The Jetson Nano also includes various sensors and interfaces, making it easy to connect to other devices and peripherals. It supports various machine learning frameworks, including TensorFlow, PyTorch, and Caffe.
Learn more about the NVIDIA Jetson Nano: https://developer.nvidia.com/embedded/jetson-nano-developer-kit
Sipeed Maixduino
The Sipeed Maixduino is a TinyML board that features the Kendryte K210 microcontroller, which has a dual-core RISC-V processor and a built-in neural network accelerator. It’s suitable for running TensorFlow Lite for Microcontrollers and can be used for various machine learning applications.

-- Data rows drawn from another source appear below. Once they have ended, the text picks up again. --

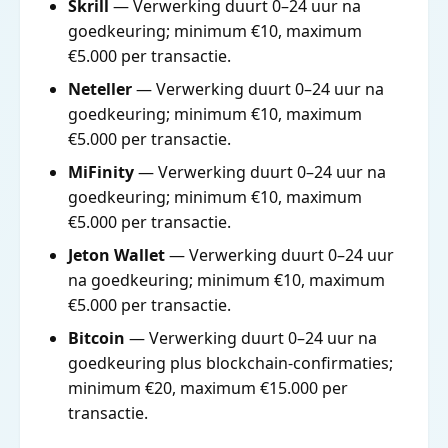
Skrill
— Verwerking duurt 0–24 uur na
goedkeuring; minimum €10, maximum
€5.000 per transactie.
Neteller
— Verwerking duurt 0–24 uur na
goedkeuring; minimum €10, maximum
€5.000 per transactie.
MiFinity
— Verwerking duurt 0–24 uur na
goedkeuring; minimum €10, maximum
€5.000 per transactie.
Jeton Wallet
— Verwerking duurt 0–24 uur
na goedkeuring; minimum €10, maximum
€5.000 per transactie.
Bitcoin
— Verwerking duurt 0–24 uur na
goedkeuring plus blockchain-confirmaties;
minimum €20, maximum €15.000 per
transactie.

The Maixduino also includes various sensors and interfaces, making it easy to connect to other devices and peripherals. It’s compatible with the Arduino IDE and supports various programming languages, including MicroPython and C++.
Learn more about the Sipeed Maixduino: https://s.click.aliexpress.com/e/_DBd6fTF
These are some of the most popular TinyML boards available today, each with its own unique features and capabilities. Whether you’re a developer, hobbyist, or professional, there’s a TinyML board that’s right for your project.